Hsa_circRNA_406010 was statistically downregulated in LCXW, and there are no reports showed hsa_circRNA_406010 is related to diseases. According to literature, intron circRNAs can directly regulate the expression of the host gene, due to hsa_circRNA_406010 belongs to intron circRNA, and expression of its host gene is also studied. It was found that mRNA HECW2 was downregulated in 37 paired LCXW tissues, although the expression trend was the same with hsa_circRNA_406010, there was no correlation between HECW2 and hsa_circRNA_406010. Due to the limited number of samples, the direct role of hsa_circRNA_406010 and mRNA HECW2 still needs further experimental confirmation. Besides, this study also found that the prognosis of LCXW patient with low expression of hsa_circRNA_406010 was poor. Additionally, among the hsa_circRNA_406010 putative miRNA, miR‐619‐5p was upregulated in prostatic cancer. Thus, hsa_circRNA_406010 may be a potential biomarker for LCXW and even serve as a biomarker for evaluating the prognosis of LCXW.

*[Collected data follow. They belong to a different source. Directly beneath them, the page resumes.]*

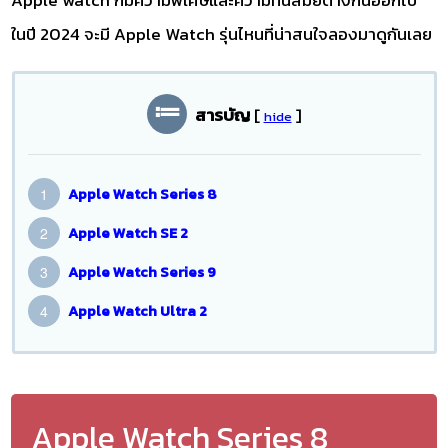
ในปี 2024 จะมี Apple Watch รุ่นไหนที่น่าสนใจลองมาดูกันเลย
สารบัญ
[
]
hide
Apple Watch Series 8
Apple Watch SE 2
Apple Watch Series 9
Apple Watch Ultra 2
Apple Watch Series 8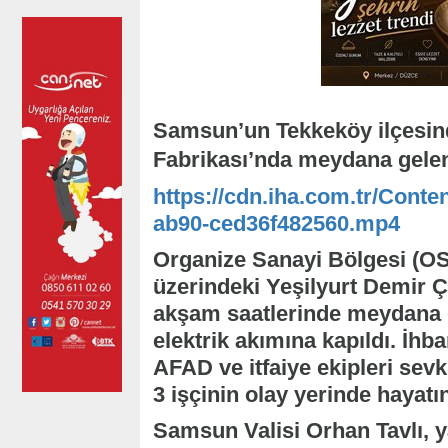
Samsun’un Tekkeköy ilçesind
Fabrikası’nda meydana gelen 
https://cdn.iha.com.tr/Conte
ab90-ced36f482560.mp4
Organize Sanayi Bölgesi (O
üzerindeki Yeşilyurt Demir Ç
akşam saatlerinde meydana g
elektrik akımına kapıldı. İhb
AFAD ve itfaiye ekipleri sevk
3 işçinin olay yerinde hayatın
Samsun Valisi Orhan Tavlı, 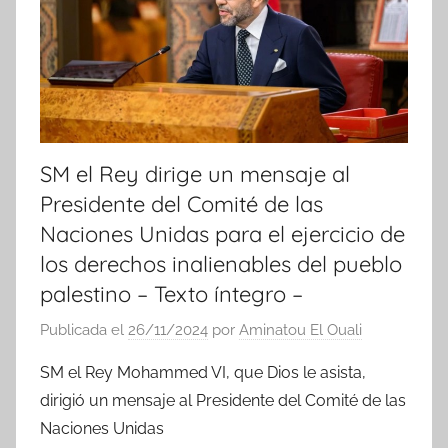
a
s
SM el Rey dirige un mensaje al
Presidente del Comité de las
Naciones Unidas para el ejercicio de
los derechos inalienables del pueblo
palestino – Texto íntegro –
Publicada el
26/11/2024
por
Aminatou El Ouali
SM el Rey Mohammed VI, que Dios le asista,
dirigió un mensaje al Presidente del Comité de las
Naciones Unidas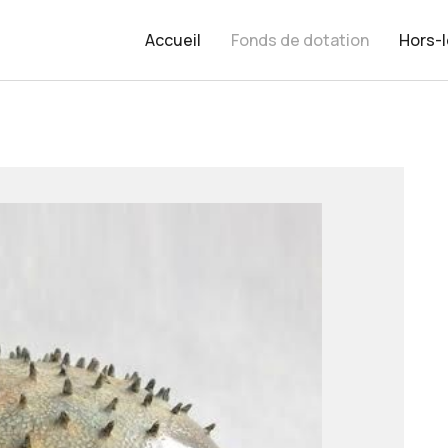
Accueil
Fonds de dotation
Hors-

We selected eight circRNAs as the candidates for RT‐qPCR verification; however, the successful verification rate of circRNA was not ideal because of after trying various primers, and half of candidates cannot be amplified. There are two reasons may be responsible for: firstly, variable splicing diversity in circRNAs; secondly, although the total amount of circRNAs could reach 10 times than linear RNA, some circRNA at a very low expression, which leads to amplify difficultly. In addition to appealing for two reasons, it may be due to the quality and specificity of the primers, or the quality and specificity of the enzymes involved in the reaction, or it may be due to the PCR cycling conditions set in the experiment. Huang et al have mentioned in their study of circRNAs, the reason for failure to design circRNA primers may cause by the pretty low expression of circRNA.

In summary, this study reveals the circRNAs expression profile in LCXW. hsa_circ_0005927, hsa_circ_0001936, and hsa_circRNA_406010 were differentially expressed in LCXW, and their predicted miRNAs took part in regulating the progression of many cancers, for example, dysregulated of these miRNAs were associated with tumor size or related to poor prognosis of LCXW(The predicted miRNA of hsa_circ_0005927 include hsa‐miR‐609, hsa‐miR‐758‐5p, hsa‐miR‐548c‐3p, hsa‐miR‐592, and hsa‐miR‐452‐3p; The predicted miRNA of hsa_circ_0001936 includes hsa‐miR‐141‐5p, hsa‐miR‐486‐5p, hsa‐miR‐578, hsa‐miR‐135a‐5p, and hsa‐miR‐135b‐5p; The predicted miRNA of hsa_circRNA_406010 includes hsa‐miR‐4778‐5p, hsa‐miR‐5690, hsa‐miR‐1200, hsa‐miR‐619‐5p, and hsa‐miR‐212‐5p). Thus, we may believe hsa_circ_0005927, hsa_circ_0001936, and hsa_circRNA_406010 may serve as potential biomarkers and estimate the prognosis for LCXW. However, the specific mechanisms including target gene of downstream of these circRNAs need further investigate.

CONFLICT OF INTEREST

The authors declare no conflicts of interest.